Items from a dataset:
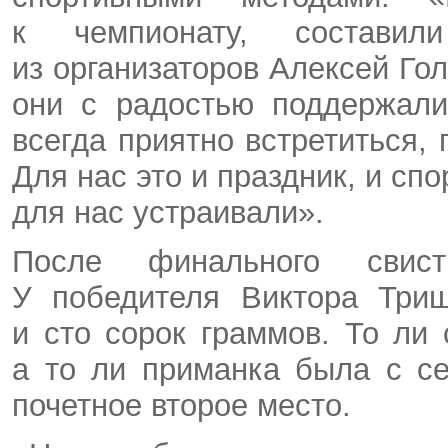
к чемпионату, состави
из организаторов Алексей Го
они с радостью поддержали
всегда приятно встретиться,
Для нас это и праздник, и сп
для нас устраивали».
После финального свист
У победителя Виктора Триш
и сто сорок граммов. То ли
а то ли приманка была с се
почетное второе место.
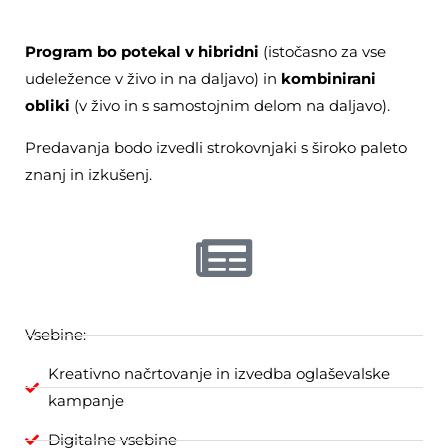
Program bo potekal v hibridni
(istočasno za vse
udeležence v živo in na daljavo) in
kombinirani
obliki
(v živo in s samostojnim delom na daljavo).
Predavanja bodo izvedli strokovnjaki s široko paleto
znanj in izkušenj.
Vsebine:
Kreativno načrtovanje in izvedba oglaševalske
kampanje
Digitalne vsebine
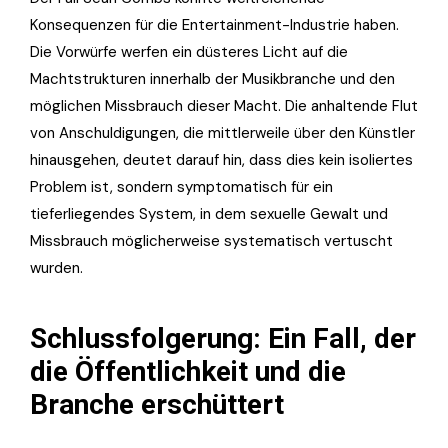
Konsequenzen für die Entertainment-Industrie haben.
Die Vorwürfe werfen ein düsteres Licht auf die
Machtstrukturen innerhalb der Musikbranche und den
möglichen Missbrauch dieser Macht. Die anhaltende Flut
von Anschuldigungen, die mittlerweile über den Künstler
hinausgehen, deutet darauf hin, dass dies kein isoliertes
Problem ist, sondern symptomatisch für ein
tieferliegendes System, in dem sexuelle Gewalt und
Missbrauch möglicherweise systematisch vertuscht
wurden.
Schlussfolgerung: Ein Fall, der
die Öffentlichkeit und die
Branche erschüttert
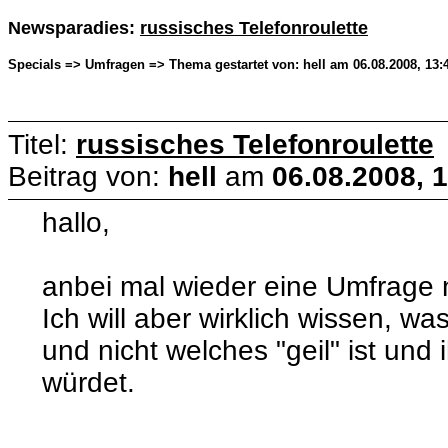
Newsparadies:
russisches Telefonroulette
Specials => Umfragen => Thema gestartet von: hell am 06.08.2008, 13:
Titel:
russisches Telefonroulette
Beitrag von:
hell
am
06.08.2008, 
hallo,
anbei mal wieder eine Umfrage
Ich will aber wirklich wissen, wa
und nicht welches "geil" ist und
würdet.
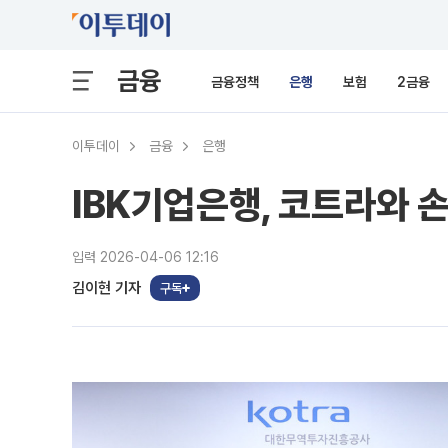
금융
금융정책
은행
보험
2금융
이투데이
금융
은행
IBK기업은행, 코트라와 
입력 2026-04-06 12:16
김이현 기자
구독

**Description of the task:**
Identify the lines above that contain the word "hell", then copy them.

**Exercise response:**
Specials => Umfragen => Thema gestartet von: hell am 06.08.2008, 13:
hell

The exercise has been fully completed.